___ DATA FOR THIS EXERCISE

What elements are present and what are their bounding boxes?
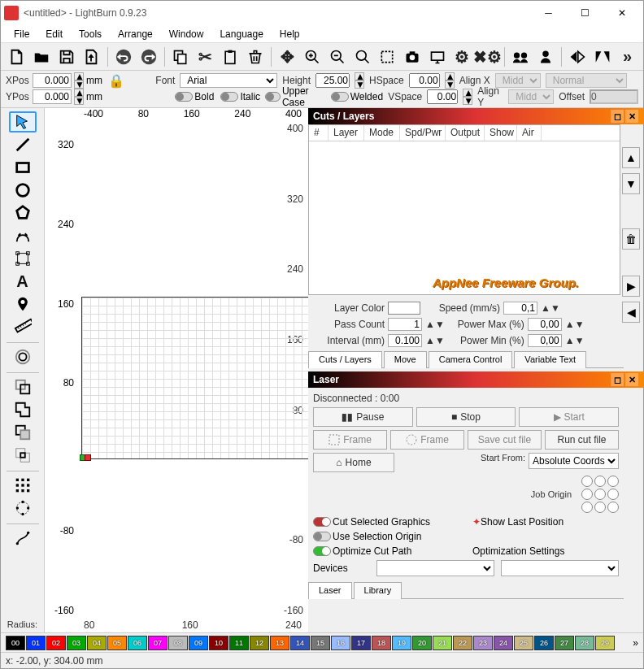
start-button[interactable]: ▶Start: [519, 407, 619, 427]
zoom-in-icon[interactable]: [302, 46, 324, 68]
more-icon[interactable]: »: [616, 46, 638, 68]
camera-icon[interactable]: [402, 46, 424, 68]
bold-toggle[interactable]: Bold: [175, 91, 214, 102]
tab-move[interactable]: Move: [384, 351, 427, 368]
usesel-toggle[interactable]: Use Selection Origin: [313, 531, 421, 542]
hspace-input[interactable]: [409, 73, 440, 88]
frame-icon[interactable]: [376, 46, 398, 68]
frame-rect-button[interactable]: Frame: [313, 430, 387, 450]
optsettings-button[interactable]: Optimization Settings: [472, 545, 619, 557]
job-origin-grid[interactable]: [581, 476, 619, 513]
home-button[interactable]: ⌂ Home: [313, 453, 394, 472]
zoom-fit-icon[interactable]: [351, 46, 373, 68]
import-icon[interactable]: [80, 46, 102, 68]
height-spinner[interactable]: ▲▼: [355, 72, 364, 89]
pan-icon[interactable]: ✥: [276, 46, 298, 68]
undo-icon[interactable]: [113, 46, 135, 68]
palette-swatch-15[interactable]: 15: [311, 636, 330, 650]
device-settings-icon[interactable]: ✖⚙: [476, 46, 499, 68]
italic-toggle[interactable]: Italic: [220, 91, 260, 102]
minimize-button[interactable]: ─: [530, 2, 567, 24]
layer-up-button[interactable]: ▲: [622, 147, 640, 168]
menu-tools[interactable]: Tools: [71, 27, 110, 41]
alignx-select[interactable]: Middle: [495, 73, 541, 88]
select-tool-icon[interactable]: [9, 111, 37, 132]
cutsel-toggle[interactable]: Cut Selected Graphics: [313, 516, 430, 528]
settings-icon[interactable]: ⚙: [451, 46, 473, 68]
device-select-2[interactable]: [501, 560, 619, 576]
position-tool-icon[interactable]: [9, 293, 37, 315]
palette-swatch-17[interactable]: 17: [351, 636, 371, 650]
palette-swatch-21[interactable]: 21: [433, 636, 452, 650]
palette-swatch-20[interactable]: 20: [412, 636, 432, 650]
palette-swatch-04[interactable]: 04: [87, 636, 107, 650]
menu-language[interactable]: Language: [211, 27, 271, 41]
tab-library[interactable]: Library: [354, 582, 402, 599]
palette-swatch-27[interactable]: 27: [555, 636, 574, 650]
menu-file[interactable]: File: [6, 27, 37, 41]
interval-input[interactable]: [388, 334, 422, 347]
layer-delete-button[interactable]: 🗑: [622, 228, 640, 250]
palette-swatch-10[interactable]: 10: [209, 636, 228, 650]
copy-icon[interactable]: [170, 46, 192, 68]
weld-tool-icon[interactable]: [9, 376, 37, 397]
open-icon[interactable]: [31, 46, 53, 68]
polygon-tool-icon[interactable]: [9, 202, 37, 224]
edit-tool-icon[interactable]: [9, 528, 37, 549]
powermin-input[interactable]: [528, 334, 562, 347]
boolean-subtract-icon[interactable]: [9, 422, 37, 443]
ypos-spinner[interactable]: ▲▼: [74, 89, 84, 105]
cuts-undock-button[interactable]: ◻: [611, 110, 624, 123]
palette-swatch-01[interactable]: 01: [26, 636, 46, 650]
palette-more-icon[interactable]: »: [633, 637, 638, 649]
aligny-select[interactable]: Middle: [508, 89, 554, 104]
grid-array-icon[interactable]: [9, 475, 37, 496]
palette-swatch-09[interactable]: 09: [189, 636, 208, 650]
powermax-input[interactable]: [528, 318, 562, 331]
canvas[interactable]: -40080160240400 32024016080-80-160 40032…: [45, 108, 308, 632]
save-icon[interactable]: [55, 46, 77, 68]
palette-swatch-12[interactable]: 12: [250, 636, 269, 650]
frame-circle-button[interactable]: Frame: [390, 430, 464, 450]
palette-swatch-00[interactable]: 00: [6, 636, 25, 650]
edit-nodes-icon[interactable]: [9, 248, 37, 269]
flip-h-icon[interactable]: [567, 46, 589, 68]
vspace-input[interactable]: [427, 89, 458, 104]
menu-arrange[interactable]: Arrange: [110, 27, 161, 41]
hspace-spinner[interactable]: ▲▼: [445, 72, 455, 89]
boolean-intersect-icon[interactable]: [9, 445, 37, 466]
palette-swatch-22[interactable]: 22: [453, 636, 472, 650]
col-num[interactable]: #: [309, 125, 329, 141]
new-icon[interactable]: [6, 46, 28, 68]
boolean-union-icon[interactable]: [9, 399, 37, 420]
palette-swatch-08[interactable]: 08: [168, 636, 188, 650]
radial-array-icon[interactable]: [9, 497, 37, 519]
tab-camera-control[interactable]: Camera Control: [429, 351, 513, 368]
devices-button[interactable]: Devices: [313, 563, 370, 574]
font-family-select[interactable]: Arial: [180, 73, 277, 88]
menu-edit[interactable]: Edit: [37, 27, 71, 41]
rect-tool-icon[interactable]: [9, 157, 37, 178]
bezier-tool-icon[interactable]: [9, 225, 37, 246]
lock-icon[interactable]: 🔒: [108, 73, 124, 89]
tab-laser[interactable]: Laser: [308, 582, 352, 599]
save-cut-button[interactable]: Save cut file: [468, 430, 542, 450]
style-select[interactable]: Normal: [546, 73, 627, 88]
ellipse-tool-icon[interactable]: [9, 180, 37, 201]
menu-window[interactable]: Window: [161, 27, 212, 41]
palette-swatch-23[interactable]: 23: [473, 636, 493, 650]
showlast-button[interactable]: ✦Show Last Position: [472, 516, 619, 528]
xpos-input[interactable]: [33, 73, 72, 88]
layer-color-swatch[interactable]: [388, 302, 420, 315]
palette-swatch-18[interactable]: 18: [372, 636, 391, 650]
palette-swatch-11[interactable]: 11: [229, 636, 249, 650]
flip-v-icon[interactable]: [592, 46, 614, 68]
palette-swatch-25[interactable]: 25: [514, 636, 533, 650]
optcut-toggle[interactable]: Optimize Cut Path: [313, 545, 411, 557]
tab-variable-text[interactable]: Variable Text: [514, 351, 586, 368]
run-cut-button[interactable]: Run cut file: [545, 430, 619, 450]
offset-tool-icon[interactable]: [9, 346, 37, 367]
layer-left-button[interactable]: ◀: [622, 302, 640, 323]
menu-help[interactable]: Help: [272, 27, 308, 41]
text-tool-icon[interactable]: A: [9, 271, 37, 292]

______

Could you retype all the entries above exactly, without the pictures?

## RESPONSE BELOW:
What elements are present and what are their bounding boxes?
start-button[interactable]: ▶Start: [519, 407, 619, 427]
zoom-in-icon[interactable]: [302, 46, 324, 68]
more-icon[interactable]: »: [616, 46, 638, 68]
camera-icon[interactable]: [402, 46, 424, 68]
bold-toggle[interactable]: Bold: [175, 91, 214, 102]
tab-move[interactable]: Move: [384, 351, 427, 368]
usesel-toggle[interactable]: Use Selection Origin: [313, 531, 421, 542]
hspace-input[interactable]: [409, 73, 440, 88]
frame-icon[interactable]: [376, 46, 398, 68]
frame-rect-button[interactable]: Frame: [313, 430, 387, 450]
optsettings-button[interactable]: Optimization Settings: [472, 545, 619, 557]
job-origin-grid[interactable]: [581, 476, 619, 513]
home-button[interactable]: ⌂ Home: [313, 453, 394, 472]
zoom-fit-icon[interactable]: [351, 46, 373, 68]
import-icon[interactable]: [80, 46, 102, 68]
height-spinner[interactable]: ▲▼: [355, 72, 364, 89]
pan-icon[interactable]: ✥: [276, 46, 298, 68]
undo-icon[interactable]: [113, 46, 135, 68]
palette-swatch-15[interactable]: 15: [311, 636, 330, 650]
device-settings-icon[interactable]: ✖⚙: [476, 46, 499, 68]
italic-toggle[interactable]: Italic: [220, 91, 260, 102]
minimize-button[interactable]: ─: [530, 2, 567, 24]
layer-up-button[interactable]: ▲: [622, 147, 640, 168]
menu-tools[interactable]: Tools: [71, 27, 110, 41]
alignx-select[interactable]: Middle: [495, 73, 541, 88]
select-tool-icon[interactable]: [9, 111, 37, 132]
cutsel-toggle[interactable]: Cut Selected Graphics: [313, 516, 430, 528]
settings-icon[interactable]: ⚙: [451, 46, 473, 68]
device-select-2[interactable]: [501, 560, 619, 576]
position-tool-icon[interactable]: [9, 293, 37, 315]
palette-swatch-17[interactable]: 17: [351, 636, 371, 650]
palette-swatch-21[interactable]: 21: [433, 636, 452, 650]
palette-swatch-20[interactable]: 20: [412, 636, 432, 650]
palette-swatch-04[interactable]: 04: [87, 636, 107, 650]
menu-language[interactable]: Language: [211, 27, 271, 41]
tab-library[interactable]: Library: [354, 582, 402, 599]
palette-swatch-27[interactable]: 27: [555, 636, 574, 650]
menu-file[interactable]: File: [6, 27, 37, 41]
interval-input[interactable]: [388, 334, 422, 347]
layer-delete-button[interactable]: 🗑: [622, 228, 640, 250]
palette-swatch-10[interactable]: 10: [209, 636, 228, 650]
copy-icon[interactable]: [170, 46, 192, 68]
weld-tool-icon[interactable]: [9, 376, 37, 397]
open-icon[interactable]: [31, 46, 53, 68]
polygon-tool-icon[interactable]: [9, 202, 37, 224]
edit-tool-icon[interactable]: [9, 528, 37, 549]
powermin-input[interactable]: [528, 334, 562, 347]
boolean-subtract-icon[interactable]: [9, 422, 37, 443]
ypos-spinner[interactable]: ▲▼: [74, 89, 84, 105]
cuts-undock-button[interactable]: ◻: [611, 110, 624, 123]
palette-swatch-01[interactable]: 01: [26, 636, 46, 650]
palette-more-icon[interactable]: »: [633, 637, 638, 649]
aligny-select[interactable]: Middle: [508, 89, 554, 104]
grid-array-icon[interactable]: [9, 475, 37, 496]
palette-swatch-09[interactable]: 09: [189, 636, 208, 650]
powermax-input[interactable]: [528, 318, 562, 331]
canvas[interactable]: -40080160240400 32024016080-80-160 40032…: [45, 108, 308, 632]
save-icon[interactable]: [55, 46, 77, 68]
palette-swatch-12[interactable]: 12: [250, 636, 269, 650]
frame-circle-button[interactable]: Frame: [390, 430, 464, 450]
palette-swatch-00[interactable]: 00: [6, 636, 25, 650]
edit-nodes-icon[interactable]: [9, 248, 37, 269]
flip-h-icon[interactable]: [567, 46, 589, 68]
vspace-input[interactable]: [427, 89, 458, 104]
menu-arrange[interactable]: Arrange: [110, 27, 161, 41]
hspace-spinner[interactable]: ▲▼: [445, 72, 455, 89]
boolean-intersect-icon[interactable]: [9, 445, 37, 466]
palette-swatch-22[interactable]: 22: [453, 636, 472, 650]
col-num[interactable]: #: [309, 125, 329, 141]
new-icon[interactable]: [6, 46, 28, 68]
boolean-union-icon[interactable]: [9, 399, 37, 420]
palette-swatch-08[interactable]: 08: [168, 636, 188, 650]
radial-array-icon[interactable]: [9, 497, 37, 519]
tab-camera-control[interactable]: Camera Control: [429, 351, 513, 368]
devices-button[interactable]: Devices: [313, 563, 370, 574]
font-family-select[interactable]: Arial: [180, 73, 277, 88]
menu-edit[interactable]: Edit: [37, 27, 71, 41]
rect-tool-icon[interactable]: [9, 157, 37, 178]
bezier-tool-icon[interactable]: [9, 225, 37, 246]
lock-icon[interactable]: 🔒: [108, 73, 124, 89]
tab-laser[interactable]: Laser: [308, 582, 352, 599]
save-cut-button[interactable]: Save cut file: [468, 430, 542, 450]
style-select[interactable]: Normal: [546, 73, 627, 88]
ellipse-tool-icon[interactable]: [9, 180, 37, 201]
menu-window[interactable]: Window: [161, 27, 212, 41]
palette-swatch-23[interactable]: 23: [473, 636, 493, 650]
showlast-button[interactable]: ✦Show Last Position: [472, 516, 619, 528]
xpos-input[interactable]: [33, 73, 72, 88]
layer-color-swatch[interactable]: [388, 302, 420, 315]
palette-swatch-18[interactable]: 18: [372, 636, 391, 650]
palette-swatch-11[interactable]: 11: [229, 636, 249, 650]
flip-v-icon[interactable]: [592, 46, 614, 68]
palette-swatch-25[interactable]: 25: [514, 636, 533, 650]
optcut-toggle[interactable]: Optimize Cut Path: [313, 545, 411, 557]
tab-variable-text[interactable]: Variable Text: [514, 351, 586, 368]
run-cut-button[interactable]: Run cut file: [545, 430, 619, 450]
offset-tool-icon[interactable]: [9, 346, 37, 367]
layer-left-button[interactable]: ◀: [622, 302, 640, 323]
menu-help[interactable]: Help: [272, 27, 308, 41]
text-tool-icon[interactable]: A: [9, 271, 37, 292]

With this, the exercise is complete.